That was quite a night. Psychologically there were moments that were quite challenging, mostly because life has been very stressful lately, and I’m worn down to a nub. While this was an amazing experience, it was stressful, and not least because I felt ready for bed by 9, and that’s when I left Sooke inlet!
Although you literally cannot see where you are going, rigorous watching of radar and chartplotter is required, along with constant alertness. I’ve often driven road trips all night, and that is much, much easier, which is surprising in that the margin for error while driving is orders of magnitude smaller.
Interestingly, there was actually a fair bit of light out there, reflected from clouds from both Sooke and Victoria. Not enough to see anything in the water, but not the deep black I expected.
The further along the Strait I went the brighter the phosphorescence; by Point No Point, it appeared as if Fainleog carried brilliant sparkling wings, the way the bow wake peeled from her hull. Eventually the lights of civilisation were left behind and there was only the occasional fitful mote winked at me from distant shorelines. As the night deepened, the sky bloomed overhead, my masthead stirring the milky way, which seemed caught up there as it rotated across the hours. Twice my radar alarm picked up freighters passing by; hearing their engines was impossible over the drone of my diesel.
I wish I had been able to sail. What breeze there was was light and mostly foul. There were a couple of times when it veered south, and I cautiously hoisted sail (I always tether myself to the boat whenever I leave the cockpit on a solo sail).
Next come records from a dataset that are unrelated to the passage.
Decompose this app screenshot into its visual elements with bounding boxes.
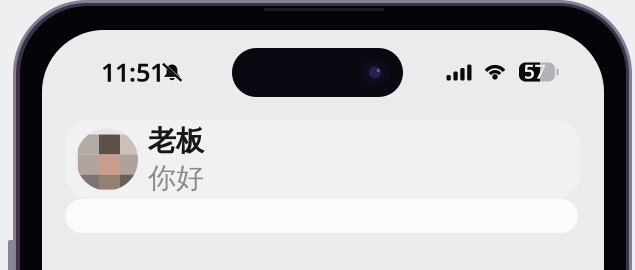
- staticText: 11:51: [101, 55, 164, 89]
- staticText: 57: [524, 58, 546, 84]
- staticText: 老板: [148, 124, 204, 158]
- button[interactable]: 老板: [65, 120, 580, 199]
- staticText: 57: [524, 58, 546, 84]
- staticText: 你好: [148, 161, 204, 195]
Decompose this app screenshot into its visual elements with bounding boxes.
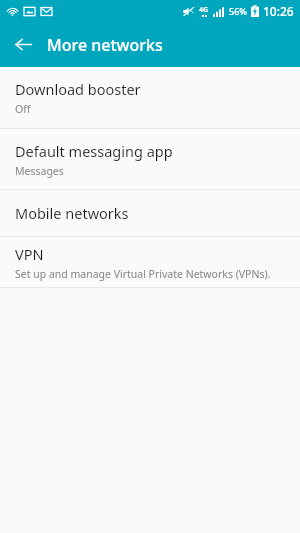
button[interactable]: Download booster — [0, 67, 300, 128]
button[interactable]: Default messaging app — [0, 129, 300, 189]
staticText: Messages — [15, 164, 64, 178]
staticText: 56% — [229, 5, 247, 17]
staticText: Mobile networks — [15, 203, 129, 223]
staticText: VPN — [15, 244, 44, 264]
staticText: Default messaging app — [15, 141, 173, 161]
button[interactable]: Mobile networks — [0, 190, 300, 236]
staticText: Set up and manage Virtual Private Networ… — [15, 267, 271, 281]
button[interactable]: VPN — [0, 237, 300, 287]
staticText: 10:26 — [263, 3, 294, 19]
staticText: More networks — [47, 34, 163, 56]
staticText: Download booster — [15, 79, 141, 99]
button[interactable]: Navigate up — [8, 29, 39, 60]
staticText: 4G — [199, 5, 209, 15]
staticText: Off — [15, 102, 31, 116]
The first time the breeze failed as quickly as my sails were set, but by the second time I was ready, and it was sheer joy to turn off that damned engine and let the wind take me.
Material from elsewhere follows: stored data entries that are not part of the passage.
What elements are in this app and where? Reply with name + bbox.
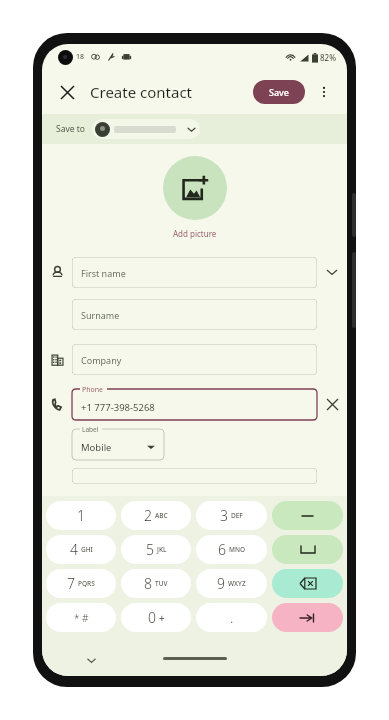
button[interactable]: 4	[46, 535, 116, 564]
button[interactable]: * #	[46, 603, 116, 632]
staticText: Mobile	[81, 441, 112, 454]
button[interactable]: Dash	[272, 501, 343, 530]
staticText: TUV	[155, 579, 168, 588]
button[interactable]: 6	[196, 535, 267, 564]
button[interactable]: Label	[72, 429, 164, 460]
button[interactable]: 9	[196, 569, 267, 598]
staticText: 4	[70, 540, 78, 559]
button[interactable]: Phone	[72, 389, 317, 420]
staticText: +	[159, 611, 165, 625]
staticText: Save to	[56, 123, 85, 135]
staticText: .	[230, 608, 234, 627]
staticText: GHI	[81, 545, 93, 554]
staticText: 2	[144, 506, 152, 525]
button[interactable]: .	[196, 603, 267, 632]
button[interactable]: Close	[50, 75, 84, 109]
button[interactable]: 3	[196, 501, 267, 530]
button[interactable]: 7	[46, 569, 116, 598]
button[interactable]: 1	[46, 501, 116, 530]
button[interactable]: 2	[121, 501, 191, 530]
staticText: 1	[77, 506, 85, 525]
button[interactable]: Hide keyboard	[82, 651, 100, 669]
staticText: +1 777-398-5268	[81, 401, 155, 414]
button[interactable]: Next	[272, 603, 343, 632]
staticText: Add picture	[173, 228, 217, 239]
staticText: JKL	[157, 545, 167, 554]
staticText: MNO	[229, 545, 246, 554]
staticText: 82%	[320, 52, 336, 63]
button[interactable]	[92, 119, 200, 139]
staticText: Phone	[82, 385, 104, 395]
staticText: Label	[82, 425, 99, 434]
staticText: 0	[148, 608, 156, 627]
staticText: Create contact	[90, 82, 193, 102]
button[interactable]: Add picture	[163, 156, 227, 220]
staticText: 7	[67, 574, 75, 593]
staticText: Save	[269, 86, 290, 98]
staticText: WXYZ	[228, 579, 246, 588]
button[interactable]: Company	[72, 344, 317, 375]
button[interactable]: Surname	[72, 299, 317, 330]
staticText: Company	[81, 354, 122, 366]
staticText: 6	[218, 540, 226, 559]
button[interactable]: 5	[121, 535, 191, 564]
staticText: 18	[76, 52, 85, 62]
button[interactable]: Backspace	[272, 569, 343, 598]
button[interactable]: 8	[121, 569, 191, 598]
staticText: PQRS	[78, 579, 95, 588]
button[interactable]: More options	[309, 77, 339, 107]
staticText: 5	[146, 540, 154, 559]
staticText: DEF	[231, 511, 243, 520]
staticText: Surname	[81, 309, 120, 321]
button[interactable]: 0	[121, 603, 191, 632]
staticText: ABC	[155, 511, 168, 520]
staticText: * #	[74, 611, 89, 625]
button[interactable]: Save	[253, 80, 305, 104]
button[interactable]: Clear phone number	[317, 386, 347, 422]
button[interactable]: Expand name fields	[317, 253, 347, 291]
staticText: 9	[217, 574, 225, 593]
button[interactable]: Space	[272, 535, 343, 564]
staticText: 3	[220, 506, 228, 525]
staticText: 8	[144, 574, 152, 593]
staticText: First name	[81, 267, 126, 279]
button[interactable]: First name	[72, 257, 317, 288]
At that moment I understood the joy of night sailing; the hush of water running along the hull, the glory of deep stars overhead, moving through the darkness as through time itself. It was sublime.
It was also short lived, and after perhaps 20 minutes the breeze turned foul and that was it for the night. 6 ½ hours of motoring, and the combination of lack of sleep, the engine noise, the constant vigilance, and I ended up with a rather upset stomach. It might also been influenced by lack of horizon; there was a swell running on the nose and without being able to see the water, it was very much like being below, which is always hard on the stomach when the boat is being knocked around.
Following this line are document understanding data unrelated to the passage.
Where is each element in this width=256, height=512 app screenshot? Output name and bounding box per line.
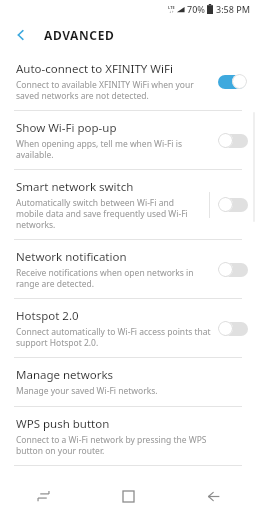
button[interactable]: Back <box>171 480 256 512</box>
button[interactable]: Auto-connect to XFINITY WiFi toggle <box>218 73 248 90</box>
button[interactable]: Auto-connect to XFINITY WiFi <box>0 52 256 111</box>
staticText: Smart network switch <box>16 179 134 195</box>
staticText: Network notification <box>16 249 127 265</box>
staticText: ↓↑ <box>169 10 175 13</box>
staticText: Manage networks <box>16 367 114 383</box>
button[interactable]: Network notification <box>0 240 256 299</box>
button[interactable]: Back <box>8 22 34 48</box>
staticText: Connect automatically to Wi-Fi access po… <box>16 326 212 348</box>
button[interactable]: Hotspot 2.0 <box>0 299 256 358</box>
button[interactable]: WPS push button <box>0 407 256 466</box>
button[interactable]: Smart network switch <box>0 170 256 240</box>
button[interactable]: Hotspot 2.0 toggle <box>218 320 248 337</box>
staticText: 3:58 PM <box>216 3 250 15</box>
staticText: 70% <box>187 3 205 15</box>
staticText: ADVANCED <box>44 27 115 43</box>
staticText: WPS push button <box>16 416 110 432</box>
staticText: Auto-connect to XFINITY WiFi <box>16 61 173 77</box>
staticText: Show Wi-Fi pop-up <box>16 120 117 136</box>
staticText: When opening apps, tell me when Wi-Fi is… <box>16 138 212 160</box>
button[interactable]: Show Wi-Fi pop-up <box>0 111 256 170</box>
staticText: Connect to available XFINITY WiFi when y… <box>16 79 212 101</box>
staticText: Connect to a Wi-Fi network by pressing t… <box>16 434 212 456</box>
staticText: Hotspot 2.0 <box>16 308 79 324</box>
button[interactable]: Manage networks <box>0 358 256 407</box>
staticText: Receive notifications when open networks… <box>16 267 212 289</box>
staticText: Automatically switch between Wi-Fi and m… <box>16 197 203 230</box>
staticText: LTE <box>168 5 175 10</box>
button[interactable]: Network notification toggle <box>218 261 248 278</box>
button[interactable]: Show Wi-Fi pop-up toggle <box>218 132 248 149</box>
button[interactable]: Recents <box>0 480 86 512</box>
button[interactable]: Smart network switch toggle <box>218 196 248 213</box>
button[interactable]: Home <box>86 480 171 512</box>
staticText: Manage your saved Wi-Fi networks. <box>16 385 158 397</box>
The Dreamspeaker guide recommends anchoring at Thrasher cove in Port San Juan, which is not a cove at all but a small bight, so it was exposed to the swell, making for a very unsettled sleep. There were a couple of small lights visible in the cove, and it wasn’t until I was almost on top of them before I realised they were anchoring lights from a pair of sailboats. I’m sure they were wondering what the hell was going on when I showed up beside them at 4 in the morning, and it demonstrates how important anchor lights are; the boats were essentially invisible. When I woke at 11, both were gone.
I wanted to go ashore at Port Renfrew to let people know I made it, and that turned into a dog’s breakfast. Although it was only blowing a couple of knots out in the Strait, rising warm air inland channels strong winds up the inlet. It must have been blowing 20 knots in Snuggery Cove, and the bottom there is covered in a thick mat of dead kelp. Contrary to the Dreamspeaker guide, holding is actually quite poor, and I dragged twice. Eventually I got the third set to hold, but I didn’t trust it so I was forced to haul out and drop my second anchor from the dinghy. I didn’t want to have to worry about the big rocks on my lee when I went to bed.
One important thing that I discovered during that night was the difference between “being grounded” and The Buddhist notion of “being present”. Alone in a boat in the dark, with everything that must be done, means that your world shrinks dramatically. Everything occupying your attention is located in the few square metres around you; nothing else exists. I was fully and completely embodied.
What was lacking was a sense of detachment, of serenity. As I understand it, the goal is to be fully present, but as an observer, watching yourself, detached from the outcome of what you are doing and experiencing.
But that night what I was experiencing I took very seriously. I believed in the significance of what I was doing, the importance of being alert and watchful, as if my survival, my need to stay on top of the situation was actually significant. The Buddhist approach teaches us that it’s not. The best I was able to do was notice how seriously I was taking my situation, and a small part had a laugh at that. I didn’t judge it as wrong, but as information that under stress it’s hard for me to remain detached.